In the 2001 performance of the Seventh, Davis’s opening is strong, dark and dramatic; the lower strings of the LSO provide a very firm foundation. By contrast, the second subject is nicely relaxed, just as it should be. I think the Amsterdam performance overall has a slightly lighter touch than the LSO Live version, though the different qualities of the recorded sound on the respective versions may account for that. I love the sound of the RCO’s woodwind section at the start of the slow movement, though their LSO peers are also excellent. In both performances Davis catches the various moods of the music very well, not least the more passionate episodes. The LSO performance as a whole seems to me to be a little darker and broader than the Amsterdam version. In the London version I appreciated the well-sprung rhythms in the Scherzo, where the energy levels seem just right. Equally attractive is the engaging performance of the more relaxed trio. The finale is dramatic and taut in both versions and Davis carries the listener along with no little excitement. The only snag, so far as I’m concerned, is the huge slowing down that he makes right at the end (9:09 in the LSO performance). He does exactly the same thing in the Amsterdam performance and I think the effect is seriously overdone. Other conductors make their point – and Dvořák’s – in these last pages without resorting to excess. To me, Sir Charles Mackerras shows how it should be done (review). However, that is merely a minor drawback to what is otherwise a first-rate performance.

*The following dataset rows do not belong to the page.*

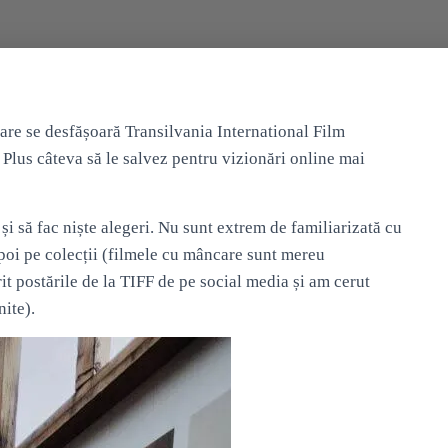
care se desfășoară Transilvania International Film
. Plus câteva să le salvez pentru vizionări online mai
i să fac niște alegeri. Nu sunt extrem de familiarizată cu
apoi pe colecții (filmele cu mâncare sunt mereu
it postările de la TIFF de pe social media și am cerut
nite).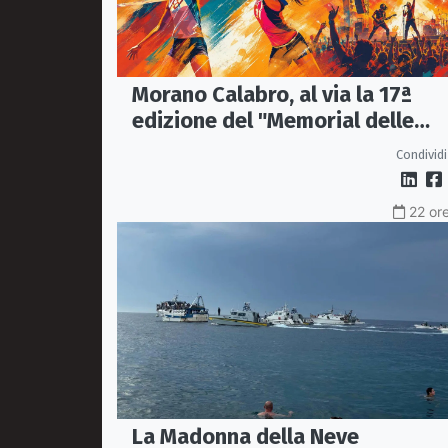
Morano Calabro, al via la 17ª
edizione del "Memorial delle
Stelle"
Condividi
22 ore
La Madonna della Neve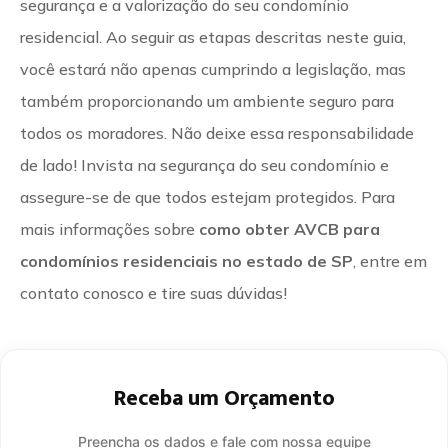
segurança e a valorização do seu condomínio
residencial. Ao seguir as etapas descritas neste guia,
você estará não apenas cumprindo a legislação, mas
também proporcionando um ambiente seguro para
todos os moradores. Não deixe essa responsabilidade
de lado! Invista na segurança do seu condomínio e
assegure-se de que todos estejam protegidos. Para
mais informações sobre
como obter AVCB para
condomínios residenciais no estado de SP
, entre em
contato conosco e tire suas dúvidas!
Receba um Orçamento
Preencha os dados e fale com nossa equipe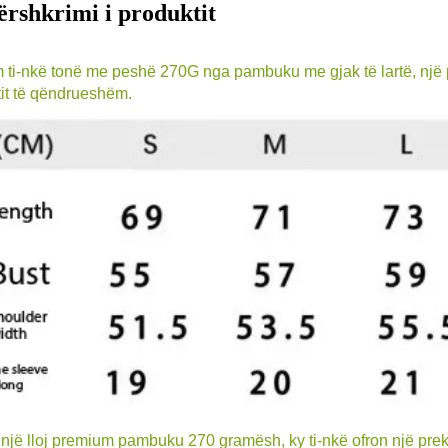
ërshkrimi i produktit
 ti-nkë tonë me peshë 270G nga pambuku me gjak të lartë, një pë
it të qëndrueshëm.
një lloj premium pambuku 270 gramësh, ky ti-nkë ofron një prekj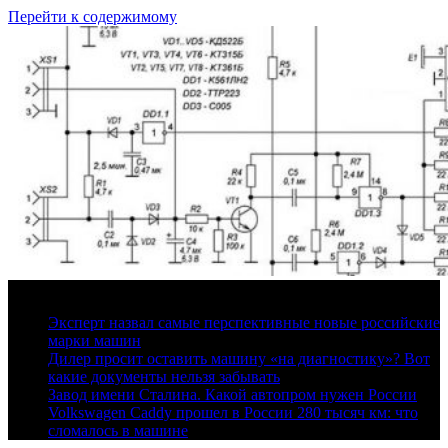
Перейти к содержимому
7 августа, 2026
Эксперт назвал самые перспективные новые российские
марки машин
Дилер просит оставить машину «на диагностику»? Вот
какие документы нельзя забывать
Завод имени Сталина. Какой автопром нужен России
Volkswagen Caddy прошел в России 280 тысяч км: что
сломалось в машине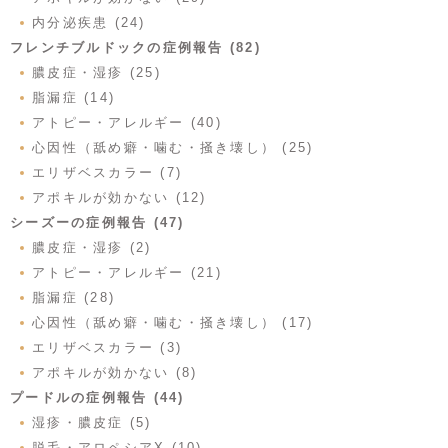
内分泌疾患 (24)
フレンチブルドックの症例報告 (82)
膿皮症・湿疹 (25)
脂漏症 (14)
アトピー・アレルギー (40)
心因性（舐め癖・噛む・掻き壊し） (25)
エリザベスカラー (7)
アポキルが効かない (12)
シーズーの症例報告 (47)
膿皮症・湿疹 (2)
アトピー・アレルギー (21)
脂漏症 (28)
心因性（舐め癖・噛む・掻き壊し） (17)
エリザベスカラー (3)
アポキルが効かない (8)
プードルの症例報告 (44)
湿疹・膿皮症 (5)
脱毛・アロペシアX (10)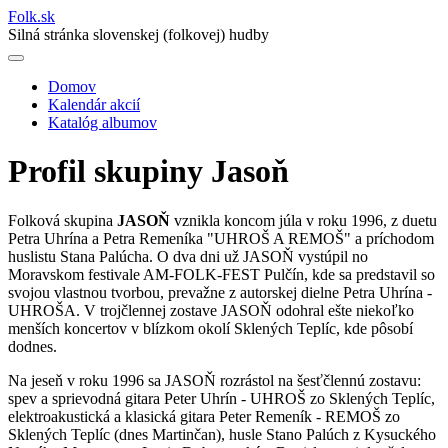
Folk
.
sk
Silná stránka slovenskej (folkovej) hudby
Domov
Kalendár akcií
Main
Katalóg albumov
navigation
Profil skupiny Jasoň
Folková skupina
JASOŇ
vznikla koncom júla v roku 1996, z duetu
Petra Uhrína a Petra Remeníka "UHROŠ A REMOŠ" a príchodom
huslistu Stana Palúcha. O dva dni už JASOŇ vystúpil no
Moravskom festivale AM-FOLK-FEST Pulčín, kde sa predstavil so
svojou vlastnou tvorbou, prevažne z autorskej dielne Petra Uhrína -
UHROŠA. V trojčlennej zostave JASOŇ odohral ešte niekoľko
menších koncertov v blízkom okolí Sklených Teplíc, kde pôsobí
dodnes.
Na jeseň v roku 1996 sa JASOŇ rozrástol na šesťčlennú zostavu:
spev a sprievodná gitara Peter Uhrín - UHROŠ zo Sklených Teplíc,
elektroakustická a klasická gitara Peter Remeník - REMOŠ zo
Sklených Teplíc (dnes Martinčan), husle Stano Palúch z Kysuckého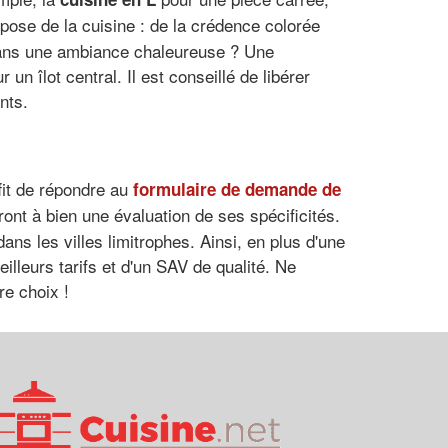
pose de la cuisine : de la crédence colorée
 dans une ambiance chaleureuse ? Une
n îlot central. Il est conseillé de libérer
nts.
fit de répondre au
formulaire de demande de
ont à bien une évaluation de ses spécificités.
ans les villes limitrophes. Ainsi, en plus d'une
eilleurs tarifs et d'un SAV de qualité. Ne
re choix !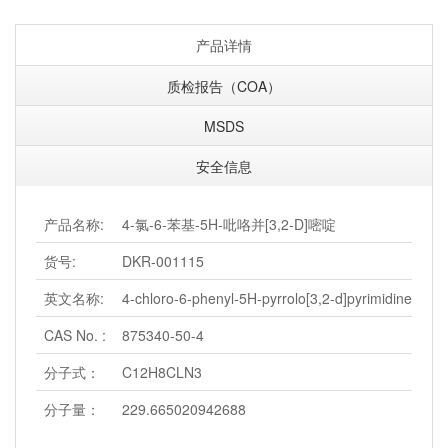
产品详情
质检报告（COA）
MSDS
安全信息
产品名称:
4-氯-6-苯基-5H-吡咯并[3,2-D]嘧啶
货号:
DKR-001115
英文名称:
4-chloro-6-phenyl-5H-pyrrolo[3,2-d]pyrimidine
CAS No. :
875340-50-4
分子式：
C12H8CLN3
分子量：
229.665020942688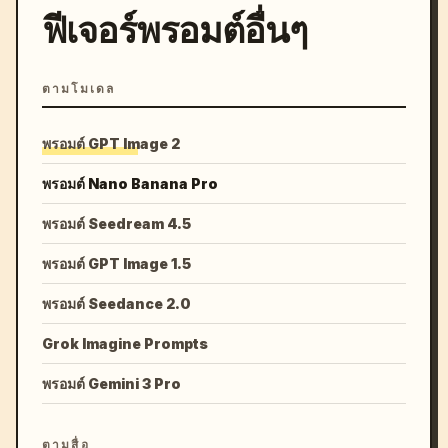
ฟีเจอร์พรอมต์อื่นๆ
ตามโมเดล
พรอมต์ GPT Image 2
พรอมต์ Nano Banana Pro
พรอมต์ Seedream 4.5
พรอมต์ GPT Image 1.5
พรอมต์ Seedance 2.0
Grok Imagine Prompts
พรอมต์ Gemini 3 Pro
ตามสื่อ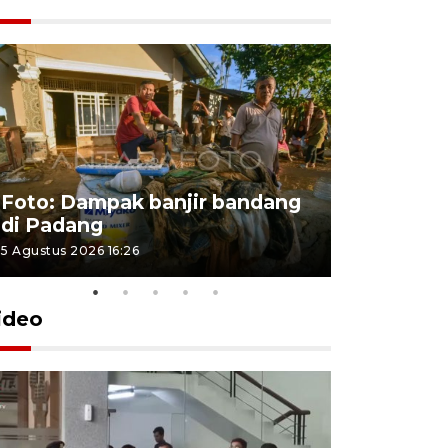
Foto: Dampak banjir bandang
Foto: Dist
di Padang
Kabupate
5 Agustus 2026 16:26
31 Juli 2026 13
ideo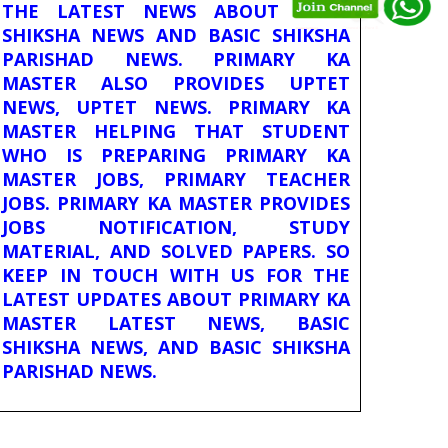
THE LATEST NEWS ABOUT BASIC
SHIKSHA NEWS AND BASIC SHIKSHA
PARISHAD NEWS. PRIMARY KA
MASTER ALSO PROVIDES UPTET
NEWS, UPTET NEWS. PRIMARY KA
MASTER HELPING THAT STUDENT
WHO IS PREPARING PRIMARY KA
MASTER JOBS, PRIMARY TEACHER
JOBS. PRIMARY KA MASTER PROVIDES
JOBS NOTIFICATION, STUDY
MATERIAL, AND SOLVED PAPERS. SO
KEEP IN TOUCH WITH US FOR THE
LATEST UPDATES ABOUT PRIMARY KA
MASTER LATEST NEWS, BASIC
SHIKSHA NEWS, AND BASIC SHIKSHA
PARISHAD NEWS.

I like Davis’s LSO performance of the Eighth a lot – and I like his Amsterdam version just as much. In both performances the slightly solemn introduction is ideally shaped and then the following Allegro con brio is indeed ‘con brio’. In the second subject – and in the lead-up to it – Davis shows great empathy for Dvořák’s mode of expression. If I have a marginal preference for the Amsterdam account of this engaging movement it’s because the less up-front recording gives a more ‘open-air’ feel to the music. The LSO performance of the lovely Poco Adagio is very distinguished. Hereabouts we can savour a good deal of super and very subtle woodwind playing. Davis is sensitive in his handling of the music, which breathes easily in his hands. The charm of the Allegretto gracioso is readily apparent; the performance is a smiling one, while the trio lilts delightfully. To round things off, Davis and the LSO treat us to a splendid account of the variations that form the finale. After this spirited performance (but not after the Seventh) there’s applause.

Here we have fine performances of two masterly symphonies. If you have the Concertgebouw disc then I think you can rest easy. However, if you don’t have that disc then you’ll find a great deal to enjoy in Sir Colin’s second thoughts on these symphonies.